We may pass over without discussion the question whether Venus could possibly have borne Aeneas as a result of her liaison with Anchises, or whether Mars could have begotten Romulus from his intimacy with Numitor’s daughter. A very similar question arises even in our own Scriptures as to whether the fallen angels committed fornication with the ‘daughters of men,’ which brought into being a race of giants, men of extraordinary size and strength, who increased and peopled the earth. Let us argue both cases as one. If the adulteries we read about concerning Aeneas’ mother and Romulus’ father be true, how can the gods take offense at the adulteries of men, since they take such things as a matter of course among themselves? Even if the tales are untrue, the gods should not become angered at the real adulteries of men, since they are pleased to have false ones attributed to themselves. Besides, if the misconduct of Mars is discredited for the sake of saving Venus, then no divine seduction can excuse the mother of Romulus.
Further, she was a priestess of Vesta, and for that reason the gods were bound to wreak greater vengeance upon the Romans for her sacrilege than upon the Trojans for the adultery of Paris. The ancient Romans buried alive any Vestal priestesses caught in adultery, although they never punished by death other women guilty of the same crime. Thus, they inflicted severer penalties on what they regarded as the desecration of the shrines of the gods than on the violation of the marriage bond among men.
Here is another instance. If the crimes of mortals angered the gods so much that, when offended by the act of Paris, they abandoned Troy to destruction by fire and sword, then the murder of Romulus’ brother should have incensed them against the Romans—and much more than the deception of a Greek husband did against the Trojans. Surely, fratricide in a newly founded state should have provoked them more than adultery in a state already established in power. Moreover, it is irrelevant whether Romulus ordered the murder, or committed it with his own hand—as many boldly deny, or doubt in shame, or dissemble in sorrow. I need not delay, therefore, in examining in detail testimonies of many writers already verified. One thing is certain: Romulus’ brother was slain neither by open enemies nor by strangers.
Whether Romulus himself committed the murder or merely ordered its commission, the fact is that he was more fully master of the Romans than Paris was of the Trojans. Why, then, did the seducer of another man’s wife kindle the wrath of the gods, while the murderer of his own brother begged for the Romans the protection of the gods? If that crime was not committed by Romulus directly or indirectly, it still cried aloud for vengeance, and, since the whole state treated it as a light matter, the whole state committed the crime. Thus, the state slew not merely a brother, but, even worse, a father. The one brother was as much the founder of the state as the other; when one was removed by the crime, the other was thereby barred from becoming ruler.

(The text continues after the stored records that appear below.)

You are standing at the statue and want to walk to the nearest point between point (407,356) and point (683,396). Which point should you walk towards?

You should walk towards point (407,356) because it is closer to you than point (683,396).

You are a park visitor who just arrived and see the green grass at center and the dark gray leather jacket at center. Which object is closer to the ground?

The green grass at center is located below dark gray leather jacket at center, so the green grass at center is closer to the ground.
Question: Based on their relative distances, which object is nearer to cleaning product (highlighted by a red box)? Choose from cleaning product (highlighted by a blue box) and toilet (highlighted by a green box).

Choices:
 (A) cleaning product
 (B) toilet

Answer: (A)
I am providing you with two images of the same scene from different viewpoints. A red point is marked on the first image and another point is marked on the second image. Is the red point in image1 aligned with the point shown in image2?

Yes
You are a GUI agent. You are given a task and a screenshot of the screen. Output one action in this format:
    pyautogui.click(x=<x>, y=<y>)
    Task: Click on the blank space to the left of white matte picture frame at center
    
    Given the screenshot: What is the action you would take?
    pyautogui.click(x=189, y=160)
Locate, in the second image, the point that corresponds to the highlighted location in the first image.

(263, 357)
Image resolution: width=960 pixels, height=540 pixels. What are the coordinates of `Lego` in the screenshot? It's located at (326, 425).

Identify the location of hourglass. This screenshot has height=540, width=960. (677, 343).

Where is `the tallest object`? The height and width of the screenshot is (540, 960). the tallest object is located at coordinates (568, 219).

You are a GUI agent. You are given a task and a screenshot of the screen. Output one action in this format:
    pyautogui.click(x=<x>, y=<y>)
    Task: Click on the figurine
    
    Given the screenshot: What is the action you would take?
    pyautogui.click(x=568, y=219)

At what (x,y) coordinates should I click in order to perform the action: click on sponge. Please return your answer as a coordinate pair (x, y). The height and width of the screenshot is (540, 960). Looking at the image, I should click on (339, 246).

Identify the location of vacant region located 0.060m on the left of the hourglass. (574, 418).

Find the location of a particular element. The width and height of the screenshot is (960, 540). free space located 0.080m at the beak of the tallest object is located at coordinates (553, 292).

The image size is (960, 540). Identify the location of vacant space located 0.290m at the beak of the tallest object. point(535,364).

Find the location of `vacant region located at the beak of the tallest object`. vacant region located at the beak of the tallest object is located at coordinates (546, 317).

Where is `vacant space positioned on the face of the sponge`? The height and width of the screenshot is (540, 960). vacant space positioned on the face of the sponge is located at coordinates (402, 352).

I do not think there is any way of telling for what guilt Troy deserved to be abandoned by the gods and come to ruin, or for what good Rome deserved to become their abode and be set on the road to prosperity. Perhaps it was because the gods fled in defeat and betook themselves to the people they were to dupe and mislead. Or, better, they remained on the site of Troy to deceive the new settlers, according to their custom, while here in Rome, having greater scope for lying tricks, they were given greater honors and glory.